Only the pictures are to be left out, and the rest of the entries should be reproduced exactly.

(Page-level text extractions)

──────────────────────────────

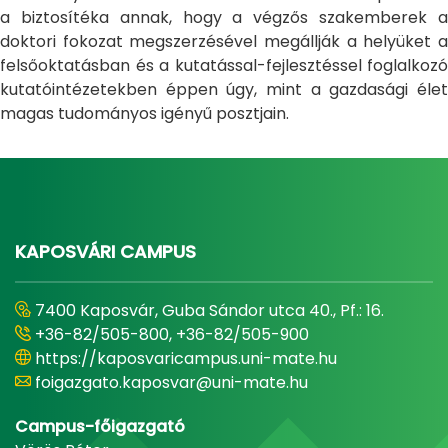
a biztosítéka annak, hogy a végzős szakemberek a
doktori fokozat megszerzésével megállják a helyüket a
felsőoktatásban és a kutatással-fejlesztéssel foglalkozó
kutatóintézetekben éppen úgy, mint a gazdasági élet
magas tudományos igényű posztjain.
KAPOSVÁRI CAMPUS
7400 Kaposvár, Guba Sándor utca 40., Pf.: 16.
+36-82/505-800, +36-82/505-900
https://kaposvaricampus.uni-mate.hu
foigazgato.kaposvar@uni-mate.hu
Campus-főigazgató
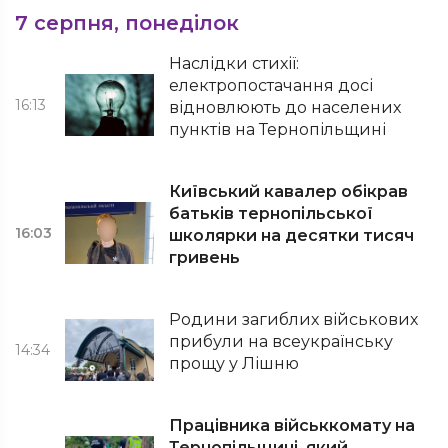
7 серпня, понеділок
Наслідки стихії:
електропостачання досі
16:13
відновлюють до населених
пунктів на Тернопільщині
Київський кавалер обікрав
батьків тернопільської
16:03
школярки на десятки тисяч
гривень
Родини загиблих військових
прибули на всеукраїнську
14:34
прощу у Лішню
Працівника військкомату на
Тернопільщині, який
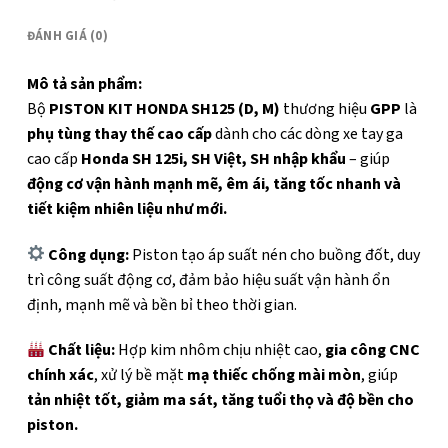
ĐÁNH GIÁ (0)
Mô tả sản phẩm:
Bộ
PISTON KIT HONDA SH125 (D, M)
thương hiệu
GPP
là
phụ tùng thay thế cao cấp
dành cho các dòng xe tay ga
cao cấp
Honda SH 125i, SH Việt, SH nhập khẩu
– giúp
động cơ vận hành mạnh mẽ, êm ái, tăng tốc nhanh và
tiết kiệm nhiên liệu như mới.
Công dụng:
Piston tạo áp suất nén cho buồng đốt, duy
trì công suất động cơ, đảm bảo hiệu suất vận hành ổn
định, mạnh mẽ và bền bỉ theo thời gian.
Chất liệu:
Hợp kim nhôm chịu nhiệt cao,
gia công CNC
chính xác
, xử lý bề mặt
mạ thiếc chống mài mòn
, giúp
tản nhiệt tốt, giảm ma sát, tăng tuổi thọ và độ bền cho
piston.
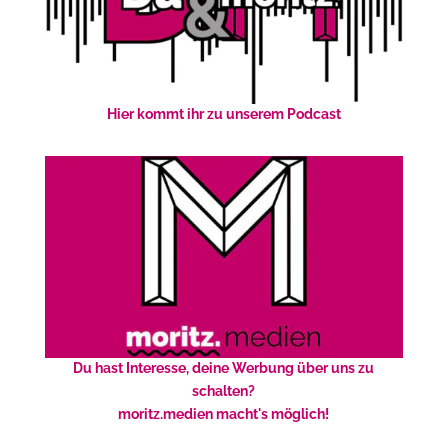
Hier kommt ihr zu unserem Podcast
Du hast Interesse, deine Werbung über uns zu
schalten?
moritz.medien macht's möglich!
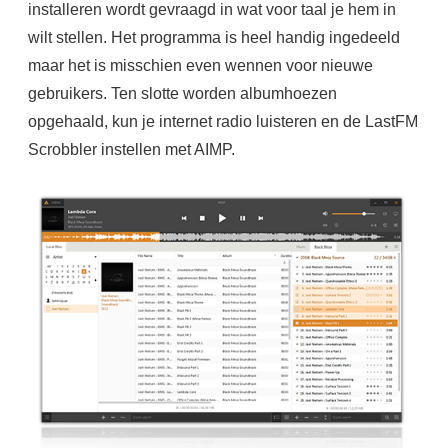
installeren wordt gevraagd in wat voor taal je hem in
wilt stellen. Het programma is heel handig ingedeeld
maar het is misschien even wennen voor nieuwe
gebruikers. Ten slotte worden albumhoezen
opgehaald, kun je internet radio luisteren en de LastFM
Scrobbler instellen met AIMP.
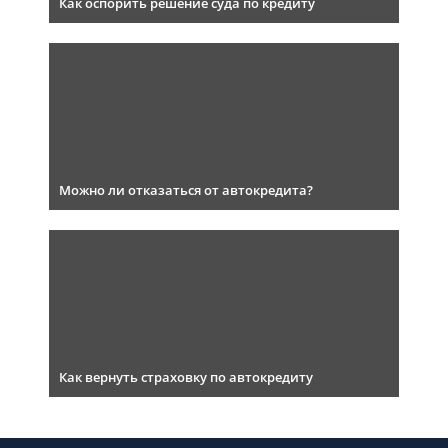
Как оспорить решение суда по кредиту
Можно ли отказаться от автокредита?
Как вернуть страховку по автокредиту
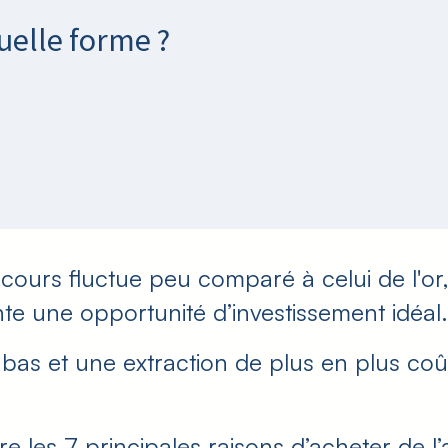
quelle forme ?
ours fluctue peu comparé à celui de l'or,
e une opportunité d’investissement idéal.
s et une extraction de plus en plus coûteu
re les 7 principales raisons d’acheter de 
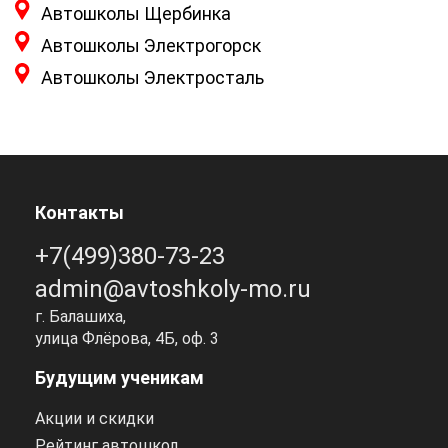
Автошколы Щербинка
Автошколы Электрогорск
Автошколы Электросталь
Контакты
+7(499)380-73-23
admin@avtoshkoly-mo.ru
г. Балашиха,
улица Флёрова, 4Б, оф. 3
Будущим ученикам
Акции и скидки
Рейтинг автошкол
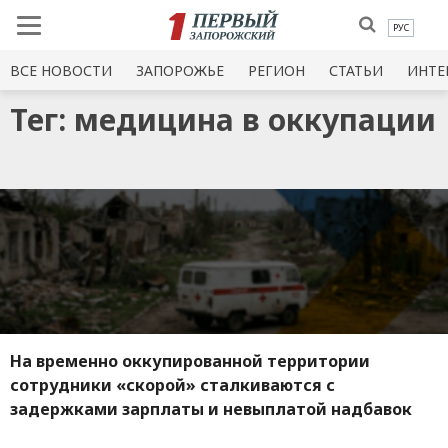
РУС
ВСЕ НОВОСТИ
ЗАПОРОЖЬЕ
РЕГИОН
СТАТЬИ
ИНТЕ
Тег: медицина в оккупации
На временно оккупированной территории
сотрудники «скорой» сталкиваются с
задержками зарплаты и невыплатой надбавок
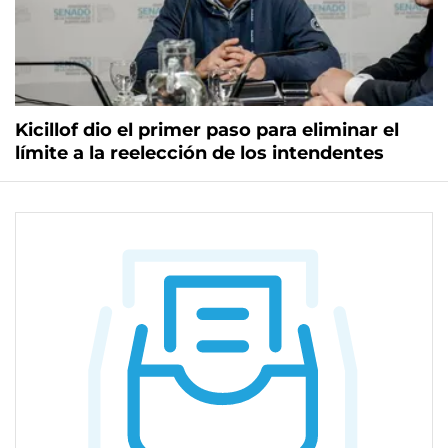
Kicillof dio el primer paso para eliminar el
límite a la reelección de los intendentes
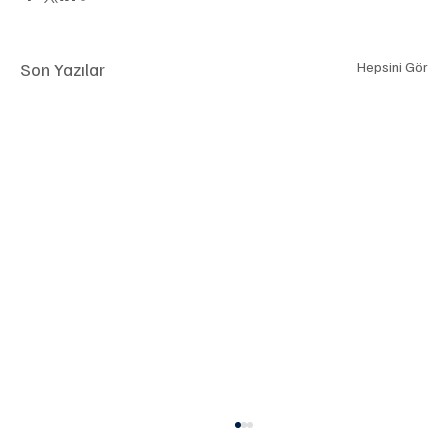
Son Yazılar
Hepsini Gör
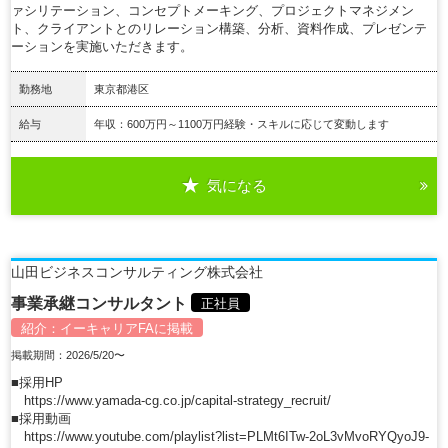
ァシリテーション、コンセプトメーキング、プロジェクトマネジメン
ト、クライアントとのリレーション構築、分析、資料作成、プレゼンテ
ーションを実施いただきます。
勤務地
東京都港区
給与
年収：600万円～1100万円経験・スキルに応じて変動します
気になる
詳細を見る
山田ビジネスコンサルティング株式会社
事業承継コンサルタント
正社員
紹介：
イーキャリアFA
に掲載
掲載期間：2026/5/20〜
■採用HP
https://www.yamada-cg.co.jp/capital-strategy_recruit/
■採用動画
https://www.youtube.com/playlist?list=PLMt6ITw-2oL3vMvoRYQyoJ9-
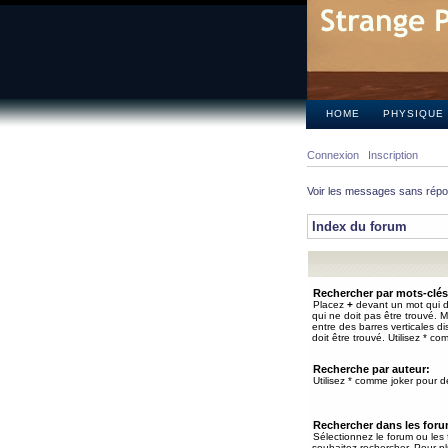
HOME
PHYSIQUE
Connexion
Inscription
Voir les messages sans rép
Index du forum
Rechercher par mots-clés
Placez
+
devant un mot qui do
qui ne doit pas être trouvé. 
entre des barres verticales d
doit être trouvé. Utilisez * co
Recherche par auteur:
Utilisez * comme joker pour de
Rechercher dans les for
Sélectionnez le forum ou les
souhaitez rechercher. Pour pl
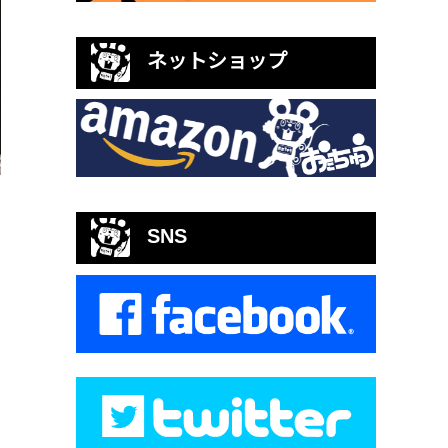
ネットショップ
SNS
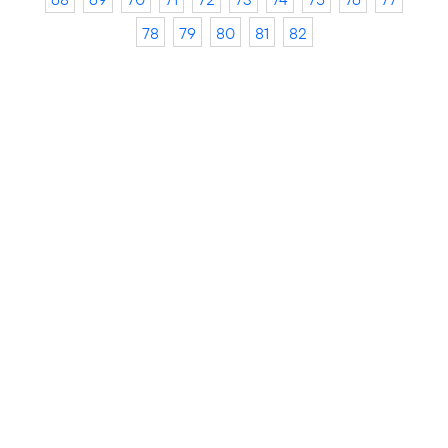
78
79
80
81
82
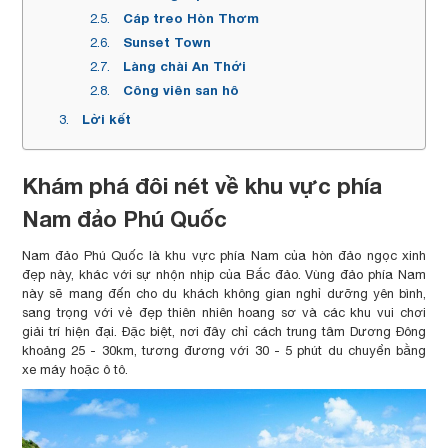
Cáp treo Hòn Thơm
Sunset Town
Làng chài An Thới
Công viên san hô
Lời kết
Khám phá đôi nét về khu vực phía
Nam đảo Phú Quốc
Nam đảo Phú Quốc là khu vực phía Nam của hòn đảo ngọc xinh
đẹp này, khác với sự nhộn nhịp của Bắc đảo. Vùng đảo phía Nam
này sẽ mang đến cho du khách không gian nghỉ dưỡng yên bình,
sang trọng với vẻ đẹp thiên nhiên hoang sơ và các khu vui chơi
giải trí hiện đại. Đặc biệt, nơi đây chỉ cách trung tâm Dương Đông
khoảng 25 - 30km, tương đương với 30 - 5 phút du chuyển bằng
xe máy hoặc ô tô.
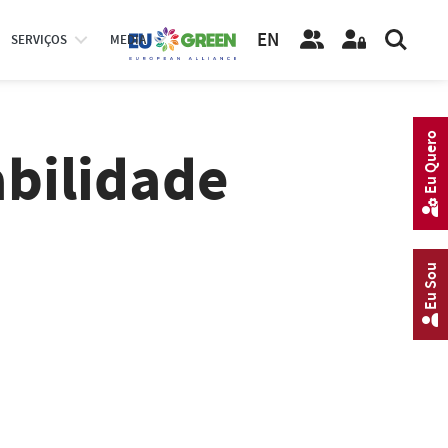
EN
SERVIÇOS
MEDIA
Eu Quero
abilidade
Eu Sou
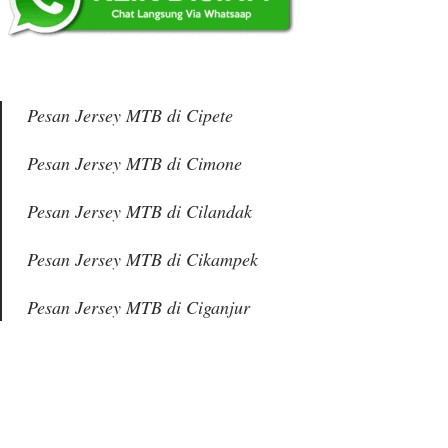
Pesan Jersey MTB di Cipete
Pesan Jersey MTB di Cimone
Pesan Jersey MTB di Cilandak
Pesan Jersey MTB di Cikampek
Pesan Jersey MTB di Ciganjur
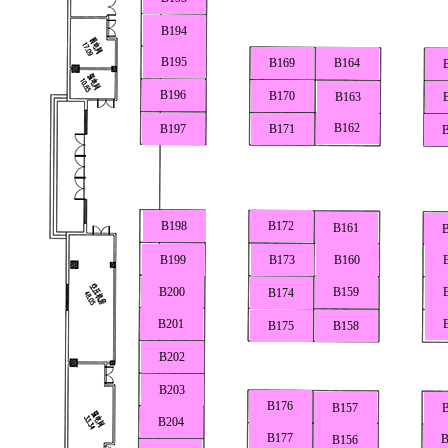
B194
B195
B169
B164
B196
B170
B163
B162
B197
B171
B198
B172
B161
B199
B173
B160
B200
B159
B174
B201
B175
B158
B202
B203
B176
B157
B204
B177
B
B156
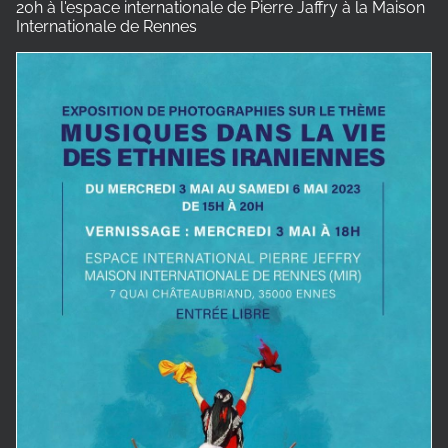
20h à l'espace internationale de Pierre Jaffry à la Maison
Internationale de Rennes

──────────────────────────────

§ Answer to the problem:
a biztosítéka annak, hogy a végzős szakemberek a
doktori fokozat megszerzésével megállják a helyüket a
felsőoktatásban és a kutatással-fejlesztéssel foglalkozó
kutatóintézetekben éppen úgy, mint a gazdasági élet
magas tudományos igényű posztjain.
KAPOSVÁRI CAMPUS
7400 Kaposvár, Guba Sándor utca 40., Pf.: 16.
+36-82/505-800, +36-82/505-900
https://kaposvaricampus.uni-mate.hu
foigazgato.kaposvar@uni-mate.hu
Campus-főigazgató
7 серпня, понеділок
Наслідки стихії:
електропостачання досі
16:13
відновлюють до населених
пунктів на Тернопільщині
Київський кавалер обікрав
батьків тернопільської
16:03
школярки на десятки тисяч
гривень
Родини загиблих військових
прибули на всеукраїнську
14:34
прощу у Лішню
Працівника військкомату на
Тернопільщині, який
ĐÁNH GIÁ (0)
Mô tả sản phẩm:
Bộ
PISTON KIT HONDA SH125 (D, M)
thương hiệu
GPP
là
phụ tùng thay thế cao cấp
dành cho các dòng xe tay ga
cao cấp
Honda SH 125i, SH Việt, SH nhập khẩu
– giúp
động cơ vận hành mạnh mẽ, êm ái, tăng tốc nhanh và
tiết kiệm nhiên liệu như mới.
Công dụng:
Piston tạo áp suất nén cho buồng đốt, duy
trì công suất động cơ, đảm bảo hiệu suất vận hành ổn
định, mạnh mẽ và bền bỉ theo thời gian.
Chất liệu:
Hợp kim nhôm chịu nhiệt cao,
gia công CNC
chính xác
, xử lý bề mặt
mạ thiếc chống mài mòn
, giúp
tản nhiệt tốt, giảm ma sát, tăng tuổi thọ và độ bền cho
piston.
Hier kommt ihr zu unserem Podcast
Du hast Interesse, deine Werbung über uns zu
schalten?
moritz.medien macht's möglich!
installeren wordt gevraagd in wat voor taal je hem in
wilt stellen. Het programma is heel handig ingedeeld
maar het is misschien even wennen voor nieuwe
gebruikers. Ten slotte worden albumhoezen
opgehaald, kun je internet radio luisteren en de LastFM
Scrobbler instellen met AIMP.
Как оспорить решение суда по кредиту
Можно ли отказаться от автокредита?
Как вернуть страховку по автокредиту
quelle forme ?
ours fluctue peu comparé à celui de l'or,
e une opportunité d’investissement idéal.
s et une extraction de plus en plus coûteu
re les 7 principales raisons d’acheter de 
Автошколы Щербинка
Автошколы Электрогорск
Автошколы Электросталь
Контакты
+7(499)380-73-23
admin@avtoshkoly-mo.ru
г. Балашиха,
улица Флёрова, 4Б, оф. 3
Будущим ученикам
Акции и скидки
Рейтинг автошкол
РУС
ВСЕ НОВОСТИ
ЗАПОРОЖЬЕ
РЕГИОН
СТАТЬИ
ИНТЕ
Тег: медицина в оккупации
На временно оккупированной территории
сотрудники «скорой» сталкиваются с
задержками зарплаты и невыплатой надбавок
Kicillof dio el primer paso para eliminar el
límite a la reelección de los intendentes
Son Yazılar
Hepsini Gör
ァシリテーション、コンセプトメーキング、プロジェクトマネジメン
ト、クライアントとのリレーション構築、分析、資料作成、プレゼンテ
ーションを実施いただきます。
勤務地
東京都港区
給与
年収：600万円～1100万円経験・スキルに応じて変動します
気になる
詳細を見る
山田ビジネスコンサルティング株式会社
事業承継コンサルタント
正社員
紹介：
イーキャリアFA
に掲載
掲載期間：2026/5/20〜
■採用HP
https://www.yamada-cg.co.jp/capital-strategy_recruit/
■採用動画
https://www.youtube.com/playlist?list=PLMt6ITw-2oL3vMvoRYQyoJ9-
HOME
PHYSIQUE
Connexion
Inscription
Voir les messages sans rép
Index du forum
Rechercher par mots-clés
Placez
+
devant un mot qui do
qui ne doit pas être trouvé. 
entre des barres verticales d
doit être trouvé. Utilisez * co
Recherche par auteur:
Utilisez * comme joker pour de
Rechercher dans les for
Sélectionnez le forum ou les
souhaitez rechercher. Pour pl
ネットショップ
SNS
78
79
80
81
82
Cáp treo Hòn Thơm
Sunset Town
Làng chài An Thới
Công viên san hô
Lời kết
Khám phá đôi nét về khu vực phía
Nam đảo Phú Quốc
Nam đảo Phú Quốc là khu vực phía Nam của hòn đảo ngọc xinh
đẹp này, khác với sự nhộn nhịp của Bắc đảo. Vùng đảo phía Nam
này sẽ mang đến cho du khách không gian nghỉ dưỡng yên bình,
sang trọng với vẻ đẹp thiên nhiên hoang sơ và các khu vui chơi
giải trí hiện đại. Đặc biệt, nơi đây chỉ cách trung tâm Dương Đông
khoảng 25 - 30km, tương đương với 30 - 5 phút du chuyển bằng
xe máy hoặc ô tô.
EN
SERVIÇOS
MEDIA
Eu Quero
abilidade
Eu Sou
Pesan Jersey MTB di Cipete
Pesan Jersey MTB di Cimone
Pesan Jersey MTB di Cilandak
Pesan Jersey MTB di Cikampek
Pesan Jersey MTB di Ciganjur
B194
B195
B169
B164
B196
B170
B163
B162
B197
B171
B198
B172
B161
B199
B173
B160
B200
B159
B174
B201
B175
B158
B202
B203
B176
B157
B204
B177
B
B156
20h à l'espace internationale de Pierre Jaffry à la Maison
Internationale de Rennes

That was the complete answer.